The top Democrat on the committee, Senator Martin Heinrich of New Mexico, ignored the new jobless rate and focused instead on the disappointing payroll gain. “Today’s jobs numbers show there are still challenges ahead that this administration must address,” he said. “President Trump promised that he would be ‘the greatest jobs producer that God ever created.’ Democrats on the Joint Economic Committee will hold him to this promise.”
The robust numbers in January and February led some analysts to conclude that the economy was benefiting from a “Trump bump” after Mr. Trump’s election, but hard data to support that argument has been scarce.
A month ago, Sean Spicer, the White House press secretary, claimed credit for the increased job creation on Mr. Trump’s behalf, saying it was a result of “the surge in economic confidence and optimism that has been inspired since his election.”
The latest report will only add to the debate over whether so-called soft data, like stronger sentiment among businesses, is actually prompting companies to hire more workers. March’s data suggests it is not, as does the 38,000 downward revision in estimated job creation in February and March.
“It was a disappointing report with no silver lining in the details,” said Rob Martin, an economist at Barclays. “Service-sector employment weakness points to a substantial slowdown in activity.”
The headline number for hiring and the unemployment rate are derived from separate surveys by the Bureau of Labor Statistics, one of establishments, the other of households. Although the two tend to converge over time, they can vary widely from month to month, and March was one of those times.
So while businesses showed an anemic gain of 98,000 jobs in terms of payrolls, households reported a 472,000 increase in employment, without any fall in labor participation. That explains why the unemployment rate could fall by 0.2 percentage point, even as the headline number for job creation fell way short of expectations.
But some economists are wary of putting too much weight on March’s household figures since the week they were gathered by government researchers coincided with a blizzard on the East Coast.
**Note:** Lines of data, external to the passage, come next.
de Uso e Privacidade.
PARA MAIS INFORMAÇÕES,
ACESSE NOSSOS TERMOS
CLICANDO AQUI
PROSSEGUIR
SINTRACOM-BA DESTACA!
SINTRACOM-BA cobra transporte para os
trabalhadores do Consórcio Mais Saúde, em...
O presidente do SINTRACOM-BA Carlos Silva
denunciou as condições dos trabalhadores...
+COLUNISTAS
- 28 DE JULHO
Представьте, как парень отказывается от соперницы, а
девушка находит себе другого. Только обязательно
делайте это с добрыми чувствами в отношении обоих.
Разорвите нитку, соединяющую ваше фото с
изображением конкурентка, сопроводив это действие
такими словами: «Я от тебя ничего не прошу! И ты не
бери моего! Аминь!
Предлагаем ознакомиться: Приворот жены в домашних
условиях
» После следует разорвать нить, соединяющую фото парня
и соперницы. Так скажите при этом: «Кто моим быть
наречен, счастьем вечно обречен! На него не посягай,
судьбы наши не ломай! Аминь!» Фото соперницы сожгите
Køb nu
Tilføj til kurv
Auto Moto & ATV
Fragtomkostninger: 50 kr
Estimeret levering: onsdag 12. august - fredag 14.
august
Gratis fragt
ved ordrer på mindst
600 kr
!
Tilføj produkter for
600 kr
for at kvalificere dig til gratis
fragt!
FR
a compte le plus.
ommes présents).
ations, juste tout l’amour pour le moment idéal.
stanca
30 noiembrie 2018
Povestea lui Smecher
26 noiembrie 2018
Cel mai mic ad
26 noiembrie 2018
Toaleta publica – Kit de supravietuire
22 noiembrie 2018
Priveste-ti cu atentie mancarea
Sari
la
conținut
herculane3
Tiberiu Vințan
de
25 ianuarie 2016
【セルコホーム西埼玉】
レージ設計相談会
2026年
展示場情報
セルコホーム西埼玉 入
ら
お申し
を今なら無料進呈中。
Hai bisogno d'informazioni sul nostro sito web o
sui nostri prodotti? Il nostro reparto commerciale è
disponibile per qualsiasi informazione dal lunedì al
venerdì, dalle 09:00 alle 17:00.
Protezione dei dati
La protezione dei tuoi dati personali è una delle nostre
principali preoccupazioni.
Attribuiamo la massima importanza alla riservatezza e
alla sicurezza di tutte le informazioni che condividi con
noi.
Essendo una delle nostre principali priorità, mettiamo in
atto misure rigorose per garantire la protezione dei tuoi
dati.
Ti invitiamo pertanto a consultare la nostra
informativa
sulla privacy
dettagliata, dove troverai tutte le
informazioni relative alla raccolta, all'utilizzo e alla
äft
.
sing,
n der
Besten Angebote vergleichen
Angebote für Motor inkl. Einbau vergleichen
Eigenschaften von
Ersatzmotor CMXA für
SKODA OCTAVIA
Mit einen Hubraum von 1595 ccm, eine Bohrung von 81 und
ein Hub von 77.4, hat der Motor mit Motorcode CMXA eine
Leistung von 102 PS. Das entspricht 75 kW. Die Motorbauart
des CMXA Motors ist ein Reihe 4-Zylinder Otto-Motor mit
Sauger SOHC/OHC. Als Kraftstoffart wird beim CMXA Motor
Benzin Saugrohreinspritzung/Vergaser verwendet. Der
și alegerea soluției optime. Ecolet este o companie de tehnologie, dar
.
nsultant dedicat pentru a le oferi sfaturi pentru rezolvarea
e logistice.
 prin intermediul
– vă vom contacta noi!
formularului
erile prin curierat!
That may have skewed the data by basing calculations on fewer households.
In recent months, blue-collar fields like manufacturing and construction have been very solid, a sharp contrast with late last year when service industries like education, business services and health led the way.
After weakness last fall, factories have been gaining steam, with manufacturers adding another 11,000 jobs in March.
Manufacturing accounts for only 9 percent of employment but punches above its weight, because factory jobs pay considerably more than many service positions. Gains in this sector also help Mr. Trump with his base, which liked his promises to erect trade barriers and promote blue-collar jobs.
But for the moment, improving economies overseas, and the fading effects of the strong dollar, have much more to do with the manufacturing sector’s revival than policies in Washington.
As some experts feared, the deep retrenchment in the retail sector as consumers shift from brick-and-mortar shopping to online purchases clearly registered in March’s report. Retail lost 29,700 jobs, on top of a 30,000 reduction in February.
With chains like Sears, J.C. Penney and Macy’s set to close hundreds of stores and lay off thousands of workers, retail is expected to create a big drag on overall hiring in the months ahead.
The findings on wages were more encouraging. Although the proportion of Americans in the work force remains near multidecade lows, the fall in the unemployment rate and the steady hiring in recent months are translating into raises for most workers.
Last month, average hourly earnings rose by 0.2 percent, bringing the 12-month increase to 2.7 percent.
The tighter labor market has prompted employers to pay more to attract and retain workers, said Amy Glaser, senior vice president at Adecco USA, a leading staffing firm.
“In business reviews, the No. 1 question is whether employers are competitive as workers become more scarce,” Ms. Glaser said. She added that her firm was also seeing more companies hire new employees directly, rather than first having them work in a temporary position, or what she terms “try before you buy.”
“Employers are also converting temp workers to permanent earlier than usual,” Ms. Glaser said. “We’re seeing an uptick across the board.”